(Exercise prompt) Lines below containing the word "especial" should be copied out.

Stored data entries:
[Start of Attachment]

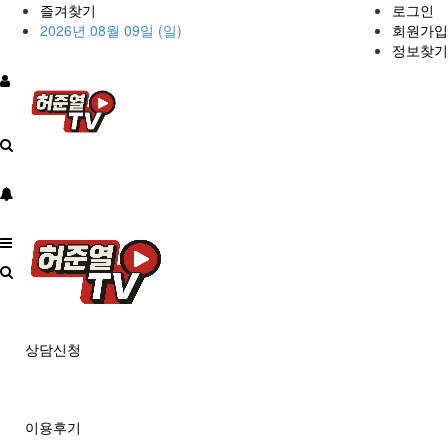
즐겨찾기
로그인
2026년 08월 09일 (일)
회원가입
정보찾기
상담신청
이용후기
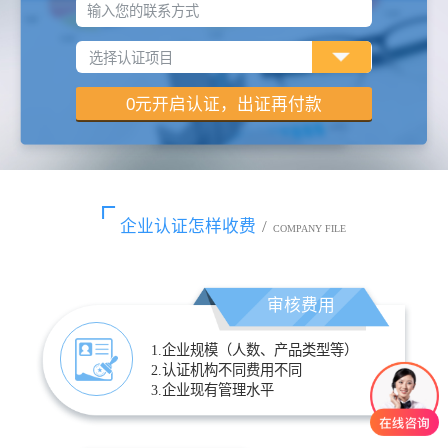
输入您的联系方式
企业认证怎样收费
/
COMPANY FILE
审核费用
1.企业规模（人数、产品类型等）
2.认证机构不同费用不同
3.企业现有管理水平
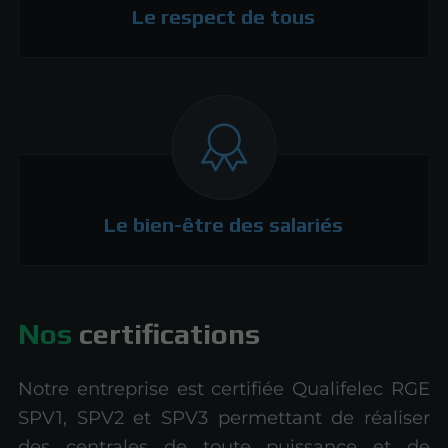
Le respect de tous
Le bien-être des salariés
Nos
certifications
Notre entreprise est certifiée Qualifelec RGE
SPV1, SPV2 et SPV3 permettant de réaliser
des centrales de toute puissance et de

[End of Attachment]
[Start of Attachment]

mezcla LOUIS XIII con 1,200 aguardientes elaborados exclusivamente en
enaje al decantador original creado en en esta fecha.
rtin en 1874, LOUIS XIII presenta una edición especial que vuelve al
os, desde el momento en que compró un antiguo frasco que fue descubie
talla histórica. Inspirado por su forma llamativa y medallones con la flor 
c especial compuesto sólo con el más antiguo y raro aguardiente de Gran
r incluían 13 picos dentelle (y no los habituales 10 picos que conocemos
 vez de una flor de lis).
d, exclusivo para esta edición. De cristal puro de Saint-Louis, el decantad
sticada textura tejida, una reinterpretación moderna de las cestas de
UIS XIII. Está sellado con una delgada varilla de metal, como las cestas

[End of Attachment]

(Result of the exercise)
rtin en 1874, LOUIS XIII presenta una edición especial que vuelve al
c especial compuesto sólo con el más antiguo y raro aguardiente de Gran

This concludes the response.